Global security provider Trend Micro are warning Android users not to install versions of Flappy Bird found in alternative app stores as they may contain malware that could lead to unwanted charges on their phone bills.
On Feb. 8, the game's Vietnamese creator, Dong Nguyen, notified users he was taking the game down. "I cannot take this anymore," he tweeted. Flappy Bird disappeared the following day.
The reaction to the news has been very negative, some fans have even threatened to kill the creator if the app isn't restored.
There were also death hoaxes spread across the internet about the suicide of Dong Nguyen. The news spread four days ago, just after the game was taken offline by the developer.

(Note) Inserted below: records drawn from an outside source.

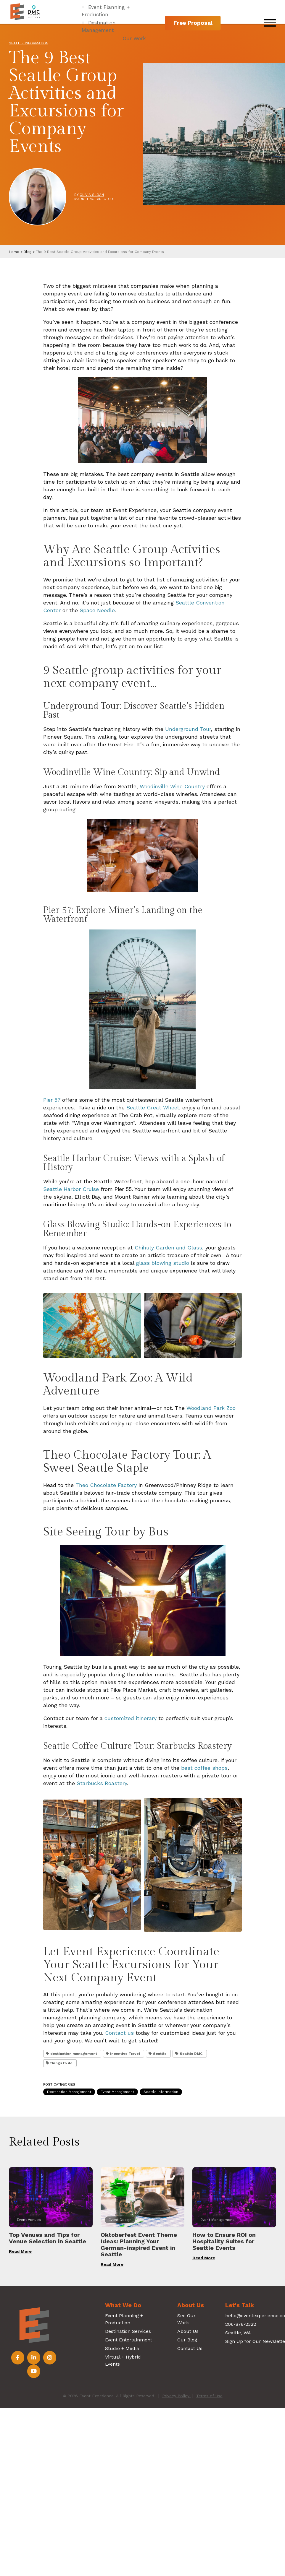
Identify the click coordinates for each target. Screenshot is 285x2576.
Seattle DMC (191, 2054)
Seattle (160, 2054)
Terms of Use (209, 2395)
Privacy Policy (176, 2395)
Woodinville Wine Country (172, 786)
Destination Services (128, 2331)
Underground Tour (188, 729)
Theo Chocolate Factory (106, 1485)
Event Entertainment (128, 2340)
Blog (27, 252)
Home (14, 252)
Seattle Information (28, 43)
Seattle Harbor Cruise (71, 1189)
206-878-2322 (240, 2324)
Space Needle (97, 610)
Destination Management (99, 26)
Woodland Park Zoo (211, 1408)
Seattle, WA (238, 2333)
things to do (61, 2063)
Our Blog (187, 2340)
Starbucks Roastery (102, 1783)
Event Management (117, 2092)
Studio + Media (122, 2348)
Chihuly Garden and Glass (168, 1247)
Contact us (119, 2033)
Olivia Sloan (92, 195)
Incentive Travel (125, 2054)
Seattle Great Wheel (152, 1107)
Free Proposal (192, 22)
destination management (73, 2054)
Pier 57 (51, 1100)
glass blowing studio (162, 1263)
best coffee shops (204, 1768)
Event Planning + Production (106, 10)
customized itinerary (130, 1718)
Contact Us (189, 2348)
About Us (188, 2331)
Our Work (134, 38)
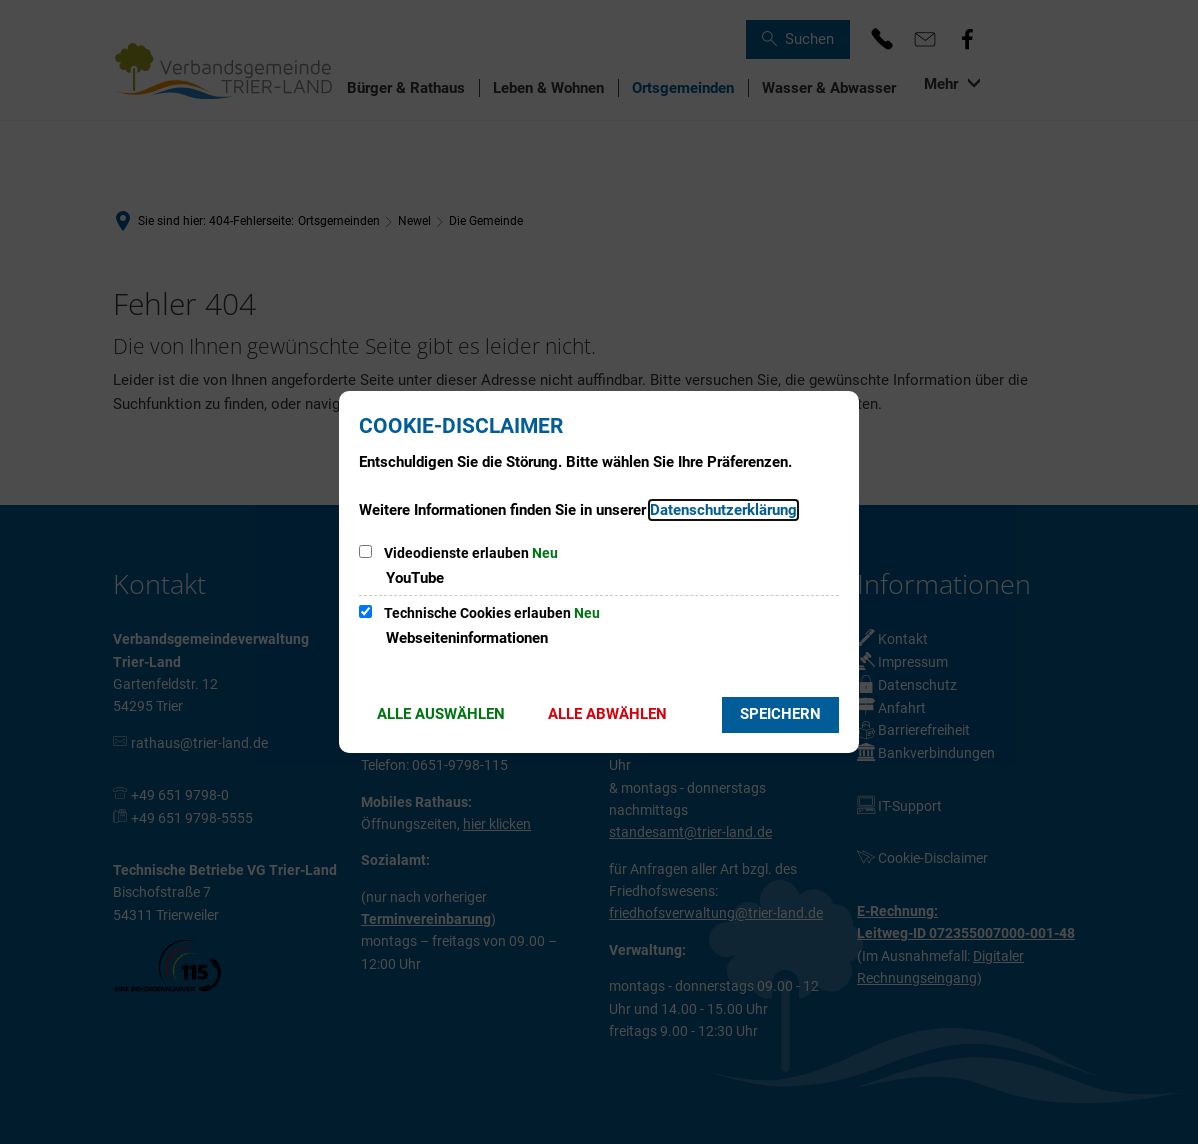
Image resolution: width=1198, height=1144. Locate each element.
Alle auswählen (441, 714)
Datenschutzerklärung (723, 510)
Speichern (780, 714)
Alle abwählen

"Flappy Bird was designed to play in a few minutes when you are relaxed," Dong Nguyen told Forbes magazine, "but it happened to become an addictive product. I think it has become a problem. To solve that problem, it's best to take down Flappy Bird. It's gone forever."
The gaming concept for Flappy Bird is very simple. You simply tap your screen to flap as you guide your bird through the spaces between pipes to get a high score. But playing the game is annoyingly difficult and requires extreme concentration.
Many may still wonder why Flappy Bird became so popular. Nguyen was reportedly making $50,000 per day from advertisement of the app because it became so popular. It first appeared in Apple's iOS store on May 24, 2013, and briefly made the top 1,000 in one of the categories, Family. It was not until January 2014 that suddenly reached the list of most popular free apps on Apple's App Store.
Nguyen has several other top app store games, including Super Ball Juggling and Shuriken Block, which are currently #6 and #18 on the iOS store, respectively. Nguyen told Forbes that he has no plans to remove those games, which he termed "harmless."
"I still make games for myself to enjoy first and share with other people through mobile app stores," he said. "The way I make games is still the same, I want to keep the process of making simple."